Identify all lines below that hold "bottom" and collect them.

__________________________________________________

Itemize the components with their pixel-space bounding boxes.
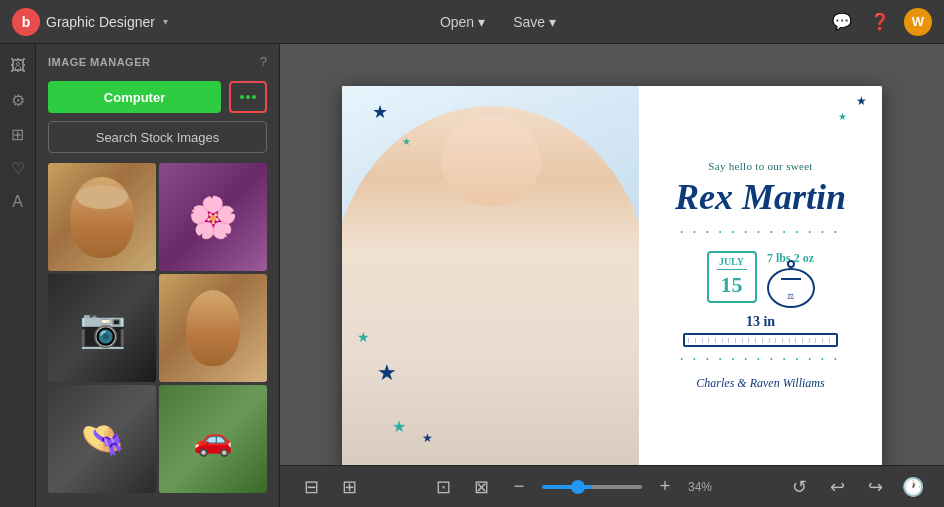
open-button[interactable]: Open ▾: [430, 10, 495, 34]
text-icon[interactable]: A: [4, 188, 32, 216]
header-left: b Graphic Designer ▾: [12, 8, 168, 36]
dot2: [246, 95, 250, 99]
panel-help-icon[interactable]: ?: [260, 54, 267, 69]
layers-button[interactable]: ⊟: [296, 472, 326, 502]
grid-icon[interactable]: ⊞: [4, 120, 32, 148]
scale-icon: ⚖: [767, 268, 815, 308]
stock-image-3[interactable]: 📷: [48, 274, 156, 382]
toolbar-left: ⊟ ⊞: [296, 472, 364, 502]
main-area: 🖼 ⚙ ⊞ ♡ A IMAGE MANAGER ? Computer Searc…: [0, 44, 944, 507]
header-center: Open ▾ Save ▾: [430, 10, 566, 34]
comments-button[interactable]: 💬: [828, 8, 856, 36]
toolbar-center: ⊡ ⊠ − + 34%: [428, 472, 720, 502]
card-photo: ★ ★ ★ ★ ★ ★: [342, 86, 639, 466]
stock-image-6[interactable]: 🚗: [159, 385, 267, 493]
header: b Graphic Designer ▾ Open ▾ Save ▾ 💬 ❓ W: [0, 0, 944, 44]
birth-month: July: [717, 256, 747, 270]
undo-button[interactable]: ↩: [822, 472, 852, 502]
more-options-button[interactable]: [229, 81, 267, 113]
image-grid: 🌸 📷 👒 🚗: [36, 163, 279, 493]
help-button[interactable]: ❓: [866, 8, 894, 36]
heart-icon[interactable]: ♡: [4, 154, 32, 182]
star-teal-right: ★: [838, 111, 847, 122]
ruler-icon: | | | | | | | | | | | | | | | | | | | | …: [683, 333, 838, 347]
canvas-area: ★ ★ ★ ★ ★ ★ ★ ★ ★ Say hell: [280, 44, 944, 507]
zoom-in-button[interactable]: +: [650, 472, 680, 502]
logo-icon: b: [12, 8, 40, 36]
dot1: [240, 95, 244, 99]
panel-title: IMAGE MANAGER: [48, 56, 150, 68]
image-icon[interactable]: 🖼: [4, 52, 32, 80]
card-right: ★ ★ ★ Say hello to our sweet Rex Martin …: [639, 86, 882, 466]
stock-image-4[interactable]: [159, 274, 267, 382]
card-calendar: July 15: [707, 251, 757, 303]
card-info-row: July 15 7 lbs 2 oz ⚖: [707, 251, 815, 308]
computer-button[interactable]: Computer: [48, 81, 221, 113]
card-length-row: 13 in | | | | | | | | | | | | | | | | | …: [683, 314, 838, 347]
dot3: [252, 95, 256, 99]
icon-sidebar: 🖼 ⚙ ⊞ ♡ A: [0, 44, 36, 507]
redo-button[interactable]: ↪: [860, 472, 890, 502]
header-right: 💬 ❓ W: [828, 8, 932, 36]
zoom-out-button[interactable]: −: [504, 472, 534, 502]
history-button[interactable]: 🕐: [898, 472, 928, 502]
dotted-separator-bottom: • • • • • • • • • • • • •: [680, 355, 840, 364]
frame-button[interactable]: ⊞: [334, 472, 364, 502]
app-title-chevron-icon: ▾: [163, 16, 168, 27]
adjust-icon[interactable]: ⚙: [4, 86, 32, 114]
zoom-percentage: 34%: [688, 480, 720, 494]
toolbar-right: ↺ ↩ ↪ 🕐: [784, 472, 928, 502]
card-weight: 7 lbs 2 oz ⚖: [767, 251, 815, 308]
image-manager-panel: IMAGE MANAGER ? Computer Search Stock Im…: [36, 44, 280, 507]
export-button[interactable]: ⊠: [466, 472, 496, 502]
app-title: Graphic Designer: [46, 14, 155, 30]
user-avatar[interactable]: W: [904, 8, 932, 36]
save-button[interactable]: Save ▾: [503, 10, 566, 34]
card-name: Rex Martin: [675, 178, 846, 218]
baby-photo: ★ ★ ★ ★ ★ ★: [342, 86, 639, 466]
dotted-separator: • • • • • • • • • • • • •: [680, 228, 840, 237]
canvas-frame[interactable]: ★ ★ ★ ★ ★ ★ ★ ★ ★ Say hell: [342, 86, 882, 466]
crop-button[interactable]: ⊡: [428, 472, 458, 502]
length-value: 13 in: [746, 314, 775, 330]
panel-controls: Computer: [36, 75, 279, 121]
panel-header: IMAGE MANAGER ?: [36, 44, 279, 75]
birth-day: 15: [717, 272, 747, 298]
card-subtitle: Say hello to our sweet: [708, 160, 812, 172]
repeat-button[interactable]: ↺: [784, 472, 814, 502]
card-inner: ★ ★ ★ ★ ★ ★ ★ ★ ★ Say hell: [342, 86, 882, 466]
zoom-slider[interactable]: [542, 485, 642, 489]
search-stock-button[interactable]: Search Stock Images: [48, 121, 267, 153]
star-top-right: ★: [856, 94, 867, 109]
stock-image-1[interactable]: [48, 163, 156, 271]
stock-image-2[interactable]: 🌸: [159, 163, 267, 271]
card-parents: Charles & Raven Williams: [696, 376, 824, 391]
stock-image-5[interactable]: 👒: [48, 385, 156, 493]
bottom-toolbar: ⊟ ⊞ ⊡ ⊠ − + 34% ↺ ↩ ↪ 🕐: [280, 465, 944, 507]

__________________________________________________

COMPLETED EXERCISE:
dotted-separator-bottom: • • • • • • • • • • • • •: [680, 355, 840, 364]
bottom-toolbar: ⊟ ⊞ ⊡ ⊠ − + 34% ↺ ↩ ↪ 🕐: [280, 465, 944, 507]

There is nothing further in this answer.